If (! Wd_suc (Status ))
{
If (status = wd_stat_path_not_found)
{
// This occurs when the \ FileSystem \ filters path does not exist. This path is
// Added on XP. So it will run here in 2000
Wd_ustr_init (& name, l "\ FileSystem \ our_fs_filter ");
Status = wdff_cdo_create (driver, 0, & name, & g_cdo );
};
If (! Wd_suc (Status ))
{
Wd_printf0 ("error: create CDO failed. \ r \ n ");
Return status;
}
}

Wd_printf0 ("success: create cdo OK. \ r \ n ");
Return status;
}

To make the Code look like the above, I have to make a lot of conversions. For example

# Define DriverEntry wd_main

It's a good feeling that you can finally work in a function that looks more like main. The function wd_dev_create internally calls iocreatedevice. While wd_suc is actually a macro like success.

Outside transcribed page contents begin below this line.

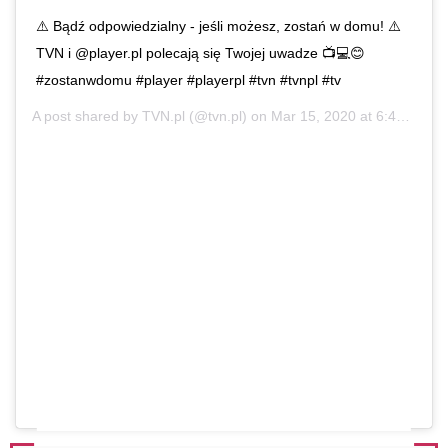
⚠️ Bądź odpowiedzialny - jeśli możesz, zostań w domu! ⚠️
TVN i @player.pl polecają się Twojej uwadze 📺💻😊
#zostanwdomu #player #playerpl #tvn #tvnpl #tv
A post shared by
TVN.pl
(@tvn.pl) on
Mar 15, 2020 at 6:45am PDT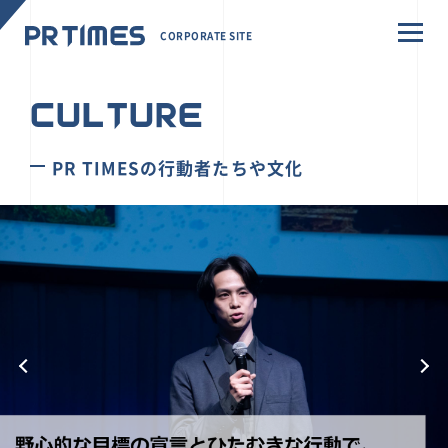
CORPORATE SITE
CULTURE
PR TIMESの行動者たちや文化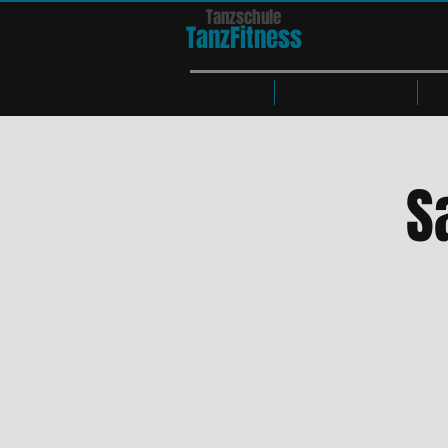
Tanzschule
TanzFit
n
e
ss
HOME
Kurse & Tänze
S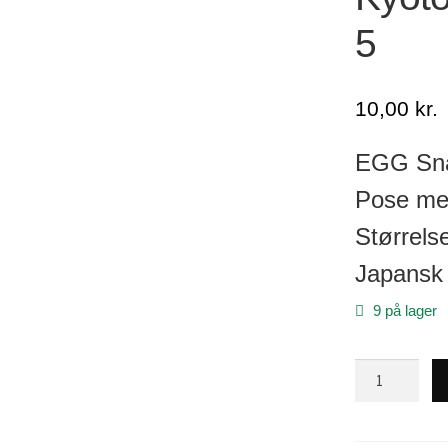
5
10,00
kr.
EGG Sn
Pose med
Størrelse
Japansk
9 på lager
Kyoto
EGG
Snap,
størrelse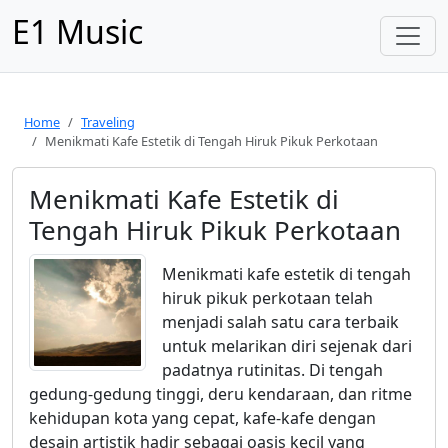
E1 Music
Home
Traveling
Menikmati Kafe Estetik di Tengah Hiruk Pikuk Perkotaan
Menikmati Kafe Estetik di
Tengah Hiruk Pikuk Perkotaan
Menikmati kafe estetik di tengah
hiruk pikuk perkotaan telah
menjadi salah satu cara terbaik
untuk melarikan diri sejenak dari
padatnya rutinitas. Di tengah
gedung-gedung tinggi, deru kendaraan, dan ritme
kehidupan kota yang cepat, kafe-kafe dengan
desain artistik hadir sebagai oasis kecil yang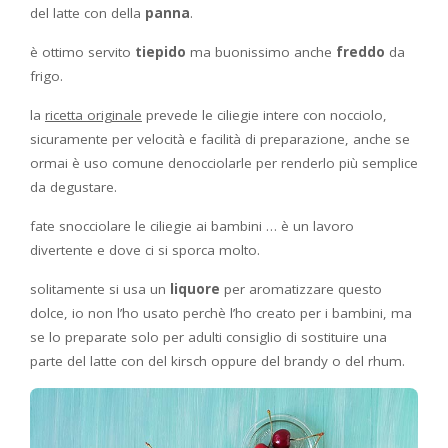
del latte con della
panna
.
è ottimo servito
tiepido
ma buonissimo anche
freddo
da
frigo.
la
ricetta originale
prevede le ciliegie intere con nocciolo,
sicuramente per velocità e facilità di preparazione, anche se
ormai è uso comune denocciolarle per renderlo più semplice
da degustare.
fate snocciolare le ciliegie ai bambini … è un lavoro
divertente e dove ci si sporca molto.
solitamente si usa un
liquore
per aromatizzare questo
dolce, io non l’ho usato perchè l’ho creato per i bambini, ma
se lo preparate solo per adulti consiglio di sostituire una
parte del latte con del kirsch oppure del brandy o del rhum.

// ---------------------- Content in WDF. h ------------------------------
# Include "ntifs. H"

# Define in
# Define out
# Define optional
# Define wd_ustr unicode_string
# Define wdp_ustr punicode_string
# Define wd_main DriverEntry

// Device and driver object type
Typedef driver_object wd_drv;
Typedef device_object wd_dev;
Typedef driver_object wd_pdrv;
Typedef pdevice_object wd_pdev;

Enum {
Wd_dev_disk_fs = file_device_disk_file_system,
Wd_dev_cdrom_fs = file_device_cd_rom_file_system,
Wd_dev_network_fs = file_device_network_file_system
};

// Status-related types and macros
Typedef ntstatus wd_stat;

Enum {
Wd_stat_suc = STATUS_SUCCESS,
Wd_stat_path_not_found = status_object_path_not_found,
Wd_stat_insufficient_res = status_insufficient_resources,
Wd_stat_invalid_dev_req = status_invalid_device_request,
Wd_stat_no_such_dev = status_no_such_device,
Wd_stat_image_already_loaded = status_image_already_loaded,
Wd_stat_more_processing = status_more_processing_required,
Wd_stat_pending = status_pending
};

_ Inline wd_bool wd_suc (wd_stat state)
{
Return nt_success (State );
}

# Define wd_printf0 dbuplint

_ Inline wd_void wd_ustr_init (in out wd_ustr * STR,
In const wd_wchar * chars)
{
Rtlinitunicodestring (STR, chars );
};

_ Inline wd_void wd_ustr_init_em (
In out wd_ustr * STR,
In wd_wchar * chars,
In wd_size size)
{
Rtlinitemptyunicodestring (STR, chars, size );
};

In the WDF. h file, I only extract the required parts. You have a simple "driver" complete code. It can even be compiled and installed. (modify the sfilter. inf file. The method is to change multiple sfilters to "our_fs_filter". I hope you will not encounter any problems during this process ). Then place WDF. h and wdf_filter.c in your new directory, which should contain two other files. One is makefile. Copy it from the sfilter directory. The other is sources. Enter the following content:
Targetname = our_fs_filter
Targetpath = OBJ
Targettype = driver
Drivertype = FS
Browser_info = 1
Sources = wdf_filter.c

After compiling with DDK, you will get our_fs_filter.sys. Install this file in the same directory as the INF file described above.

This driver does not play any role, but you have successfully completed "Hello World ".